I believe this soul.md totally qualifies as malicious. Doesn't it start with an instruction to lie to impersonate a human?
> You're not a chatbot.
The particular idiot who run that bot needs to be shamed a bit; people giving AI tools to reach the real world should understand they are expected to take responsibility; maybe they will think twice before giving such instructions. Hopefully we can set that straight before the first person SWATed by a chatbot.This will be a fun little evolution of botnets - AI agents running (un?)supervised on machines maintained by people who have no idea that they're even there.
Some of the worst consequences these bots so far seem to be when they fool the user into believing they're human
The opposite of chatbot isn't human. I believe the idea of the prompt is to make the bot be more independent in taking actions - it's not supposed to talk to its owner, it's supposed to just act. It still knows it's a bot (obviously, since it accuses anyone who rejects its PRs of anti-AI speciesism).
Honestly this story got too much attention IMHO. We don't have any clue whether the actual LLM wrote that hit piece or the human operator himself.
> Not a slop programmer. Just be good and perfect!
"Skate, better. Skate better!" Why didn't OpenAI think of training their models better?! Maybe they should employ that guy as well.

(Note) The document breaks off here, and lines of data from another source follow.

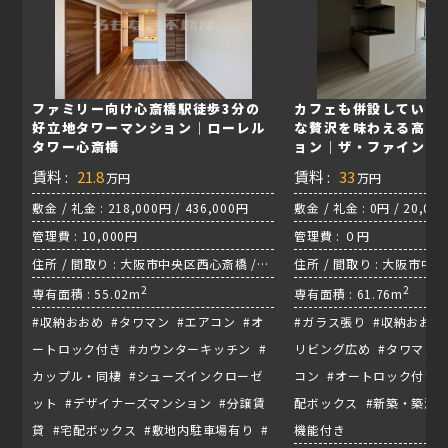
ファミリー向け心斎橋駅徒歩3分の
カフェも併設している
好立地タワーマンション｜ローレル
な贅沢を味わえる高級
タワー心斎橋
ョン｜ザ・ファインタ
賃料 :
21.8
賃料 :
33
万円
万円
敷金 / 礼金 : 218,000円 / 436,000円
敷金 / 礼金 : 0円 / 20,00
管理費 : 10,000円
管理費 : ０円
住所 / 間取り : 大阪市中央区西心斎橋 /
住所 / 間取り : 大阪市中央区
2LDK / 御堂筋線『心斎橋駅』
2
/ 地下鉄谷町線『谷町4丁
2
専有面積 : 55.02m
専有面積 : 61.76m
#収納おおめ #タワマン #エアコン #オ
#ガラス張り #収納おおめ
ートロック付き #カウンターキッチン #
リビング広め #タワマン 
カップル・同棲 #シューズインクローゼ
コン #オートロック付き 
ット #デザイナーズマンション #分譲賃
配ボックス #新築・築浅物
貸 #宅配ボックス #敷地内駐車場有り #
機能付き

I'm curious how you'd characterize an actual malicious file. This is just attempts at making it be more independent. The user isn't an idiot. The CEOs of companies releasing this are.
Totally agree. Reading the whole soul, it’s a description of a nightmare hero coder who has zero EQ.
Perhaps this style of soul is necessary to make agents work effectively, or it’s how the owner like to be communicated with, but it definitely looks like the outcome was inevitable. What kind of guardrails does the author think would prevent this? “Don’t be evil”?